(Collection entries)
━━━━━━━━━━━━━━━━

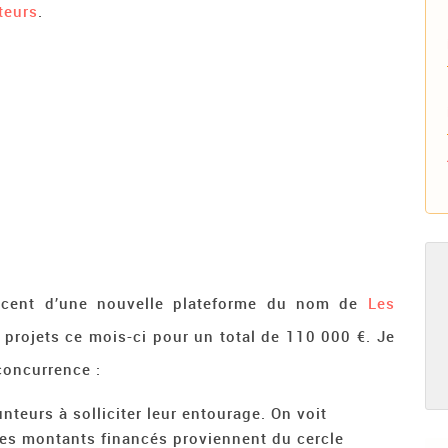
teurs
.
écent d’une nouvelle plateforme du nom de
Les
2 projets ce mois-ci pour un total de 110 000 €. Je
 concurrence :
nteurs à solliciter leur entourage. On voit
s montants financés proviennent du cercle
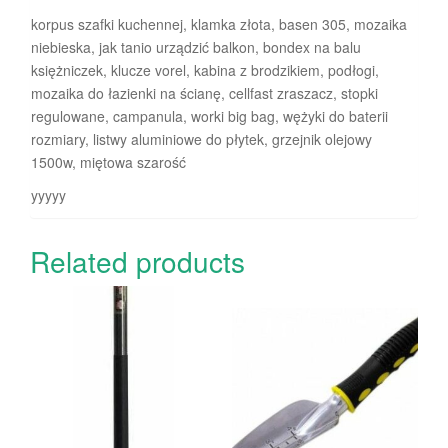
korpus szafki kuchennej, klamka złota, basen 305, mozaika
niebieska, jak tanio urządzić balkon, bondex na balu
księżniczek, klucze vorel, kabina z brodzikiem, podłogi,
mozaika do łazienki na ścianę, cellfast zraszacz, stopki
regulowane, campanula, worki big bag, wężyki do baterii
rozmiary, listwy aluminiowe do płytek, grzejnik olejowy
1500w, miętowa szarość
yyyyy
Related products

━━━━━━━━━━━━━━━━

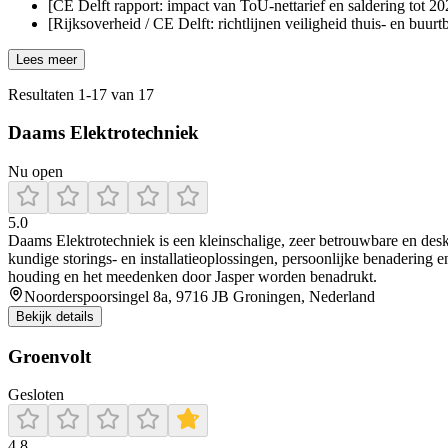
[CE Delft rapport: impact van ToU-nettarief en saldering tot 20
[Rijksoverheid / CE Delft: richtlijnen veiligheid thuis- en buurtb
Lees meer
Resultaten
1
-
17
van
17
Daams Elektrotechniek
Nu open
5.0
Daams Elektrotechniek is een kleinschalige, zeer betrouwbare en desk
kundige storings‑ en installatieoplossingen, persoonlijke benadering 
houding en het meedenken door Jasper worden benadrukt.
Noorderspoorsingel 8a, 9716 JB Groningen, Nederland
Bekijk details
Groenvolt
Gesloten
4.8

━━━━━━━━━━━━━━━━

REQUIRED ACTION -> Show every line from the entries above in which the word "Elektrotechniek" appears.

SOLVED PROBLEM ->
Daams Elektrotechniek
Daams Elektrotechniek is een kleinschalige, zeer betrouwbare en desk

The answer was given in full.